What is required:
Which lines in the data below contain the word "FINITION"? Copy each of them.

[Dataset items]

▬▬▬

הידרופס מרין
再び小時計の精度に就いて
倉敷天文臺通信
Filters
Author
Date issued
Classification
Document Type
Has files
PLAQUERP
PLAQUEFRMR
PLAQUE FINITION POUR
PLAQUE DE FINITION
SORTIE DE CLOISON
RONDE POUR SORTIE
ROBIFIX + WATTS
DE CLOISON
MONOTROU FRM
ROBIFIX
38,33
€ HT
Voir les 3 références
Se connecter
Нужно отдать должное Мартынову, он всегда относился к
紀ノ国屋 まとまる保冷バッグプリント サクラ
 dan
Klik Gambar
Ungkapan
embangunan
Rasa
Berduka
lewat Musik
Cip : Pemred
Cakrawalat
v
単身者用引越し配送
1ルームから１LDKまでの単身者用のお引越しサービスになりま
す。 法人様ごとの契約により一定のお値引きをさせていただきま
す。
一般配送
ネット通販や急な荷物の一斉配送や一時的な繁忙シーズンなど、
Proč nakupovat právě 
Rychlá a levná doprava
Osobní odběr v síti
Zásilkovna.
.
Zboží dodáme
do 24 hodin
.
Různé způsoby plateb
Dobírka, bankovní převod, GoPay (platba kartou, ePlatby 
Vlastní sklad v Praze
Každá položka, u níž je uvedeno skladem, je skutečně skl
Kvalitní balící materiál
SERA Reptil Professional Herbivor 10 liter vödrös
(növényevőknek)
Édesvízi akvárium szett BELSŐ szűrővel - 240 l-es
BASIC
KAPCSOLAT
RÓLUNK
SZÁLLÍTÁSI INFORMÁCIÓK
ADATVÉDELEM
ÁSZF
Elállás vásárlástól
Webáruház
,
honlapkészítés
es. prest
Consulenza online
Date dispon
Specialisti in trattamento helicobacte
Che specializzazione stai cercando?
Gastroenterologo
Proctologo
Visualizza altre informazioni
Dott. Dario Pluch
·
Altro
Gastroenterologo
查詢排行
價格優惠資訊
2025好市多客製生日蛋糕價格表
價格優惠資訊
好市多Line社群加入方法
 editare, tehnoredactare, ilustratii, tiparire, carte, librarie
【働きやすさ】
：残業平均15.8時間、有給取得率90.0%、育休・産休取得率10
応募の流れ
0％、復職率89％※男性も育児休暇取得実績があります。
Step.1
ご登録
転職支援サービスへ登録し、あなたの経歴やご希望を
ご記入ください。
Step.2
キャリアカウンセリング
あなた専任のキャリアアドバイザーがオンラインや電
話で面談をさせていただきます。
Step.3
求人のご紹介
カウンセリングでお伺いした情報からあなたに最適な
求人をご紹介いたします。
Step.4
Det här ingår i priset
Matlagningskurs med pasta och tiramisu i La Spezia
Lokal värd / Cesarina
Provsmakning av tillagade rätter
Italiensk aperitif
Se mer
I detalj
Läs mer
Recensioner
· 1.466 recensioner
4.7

▬▬▬

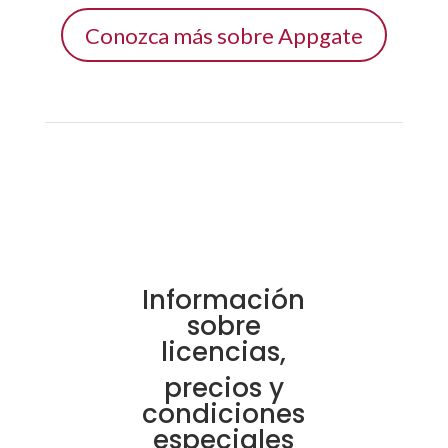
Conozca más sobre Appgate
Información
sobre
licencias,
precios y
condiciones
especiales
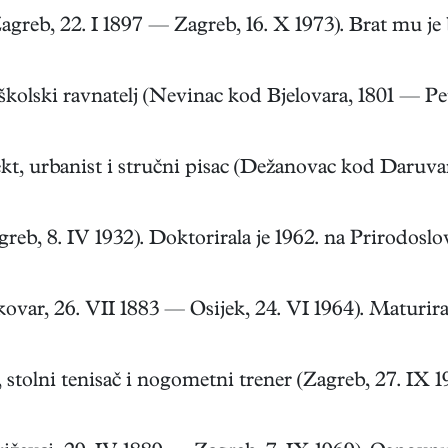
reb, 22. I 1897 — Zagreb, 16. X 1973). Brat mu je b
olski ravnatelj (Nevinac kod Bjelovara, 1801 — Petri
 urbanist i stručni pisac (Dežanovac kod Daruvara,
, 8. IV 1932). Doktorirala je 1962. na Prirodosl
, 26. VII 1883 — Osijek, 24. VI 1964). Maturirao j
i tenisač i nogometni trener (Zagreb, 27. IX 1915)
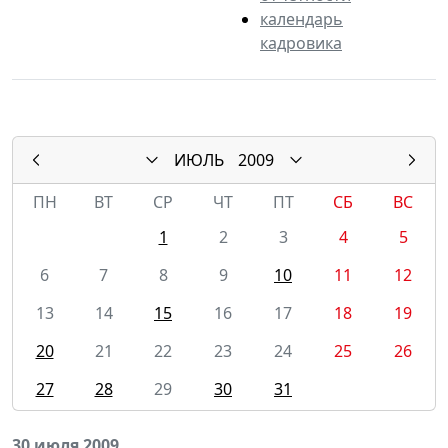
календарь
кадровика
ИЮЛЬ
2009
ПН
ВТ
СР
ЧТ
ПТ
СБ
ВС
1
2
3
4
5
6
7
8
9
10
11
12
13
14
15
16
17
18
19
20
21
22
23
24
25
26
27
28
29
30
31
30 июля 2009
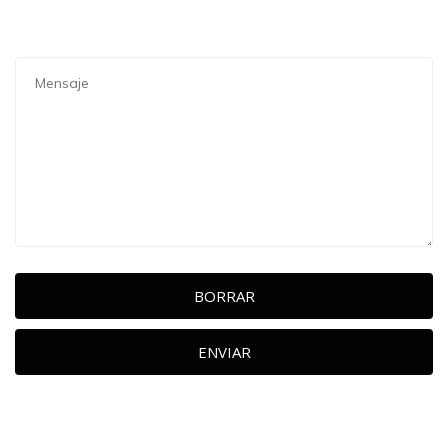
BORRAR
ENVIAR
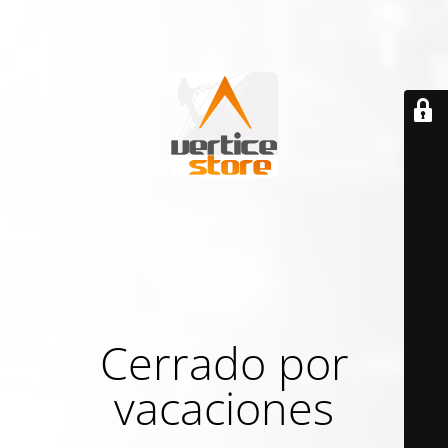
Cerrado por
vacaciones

▬▬▬

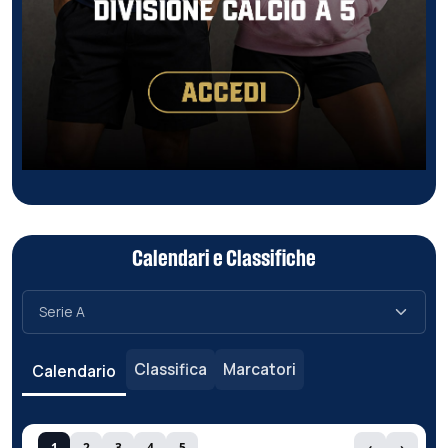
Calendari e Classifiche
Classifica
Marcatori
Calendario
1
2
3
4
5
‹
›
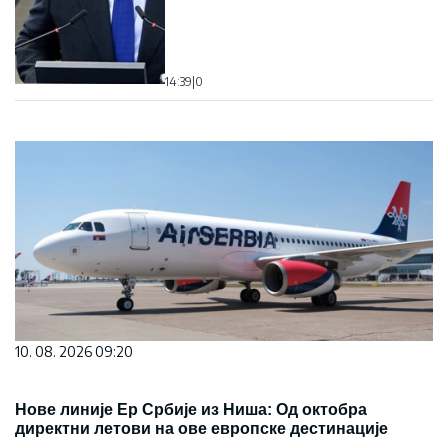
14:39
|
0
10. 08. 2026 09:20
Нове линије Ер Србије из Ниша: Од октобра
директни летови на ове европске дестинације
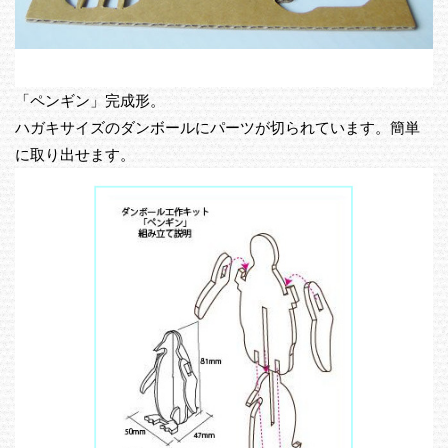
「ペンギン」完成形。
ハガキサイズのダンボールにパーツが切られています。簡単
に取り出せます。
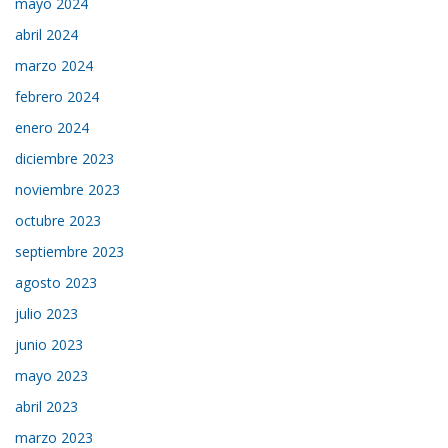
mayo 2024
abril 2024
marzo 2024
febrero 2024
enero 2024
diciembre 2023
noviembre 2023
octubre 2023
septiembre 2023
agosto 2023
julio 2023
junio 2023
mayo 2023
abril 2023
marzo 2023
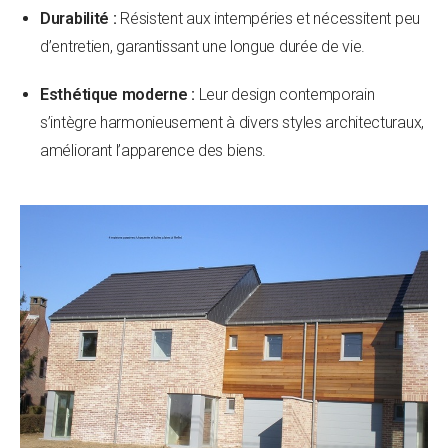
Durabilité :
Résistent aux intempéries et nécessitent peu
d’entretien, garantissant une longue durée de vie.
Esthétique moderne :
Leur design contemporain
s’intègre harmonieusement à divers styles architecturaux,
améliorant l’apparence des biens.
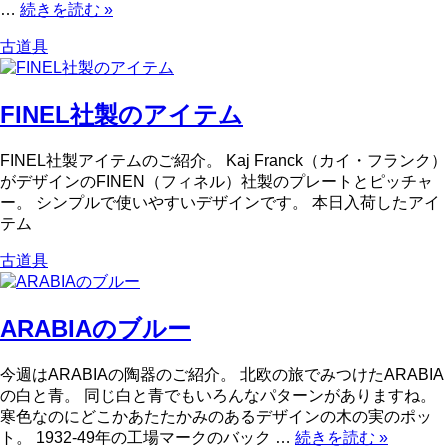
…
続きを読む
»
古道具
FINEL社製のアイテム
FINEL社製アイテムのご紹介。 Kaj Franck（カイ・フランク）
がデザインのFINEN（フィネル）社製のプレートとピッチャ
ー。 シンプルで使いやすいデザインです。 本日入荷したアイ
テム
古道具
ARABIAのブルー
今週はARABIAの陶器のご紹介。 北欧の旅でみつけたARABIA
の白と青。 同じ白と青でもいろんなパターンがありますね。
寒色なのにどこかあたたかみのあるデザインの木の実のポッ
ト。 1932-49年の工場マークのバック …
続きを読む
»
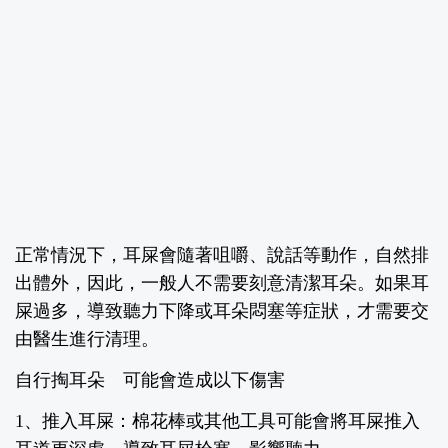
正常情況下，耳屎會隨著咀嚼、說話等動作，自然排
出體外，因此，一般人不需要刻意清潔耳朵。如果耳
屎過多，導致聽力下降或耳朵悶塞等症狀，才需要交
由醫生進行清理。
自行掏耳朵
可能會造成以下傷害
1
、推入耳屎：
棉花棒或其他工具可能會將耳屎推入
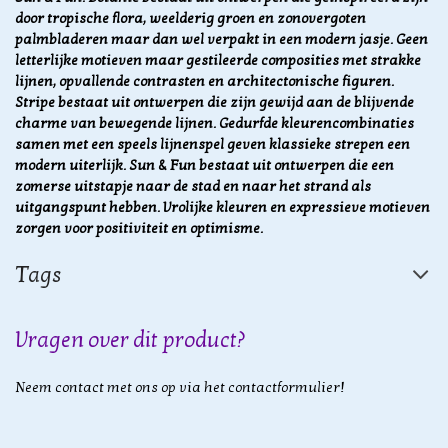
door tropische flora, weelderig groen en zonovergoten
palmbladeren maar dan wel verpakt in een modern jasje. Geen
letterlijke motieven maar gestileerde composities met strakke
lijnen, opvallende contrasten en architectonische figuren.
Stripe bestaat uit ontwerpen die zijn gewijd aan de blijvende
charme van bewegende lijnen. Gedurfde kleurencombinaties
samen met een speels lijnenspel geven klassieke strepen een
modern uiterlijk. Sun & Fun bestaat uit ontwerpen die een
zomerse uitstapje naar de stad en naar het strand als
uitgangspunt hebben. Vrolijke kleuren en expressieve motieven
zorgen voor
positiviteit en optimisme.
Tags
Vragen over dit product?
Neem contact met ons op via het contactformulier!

▬▬▬

Task output:
PLAQUE FINITION POUR
PLAQUE DE FINITION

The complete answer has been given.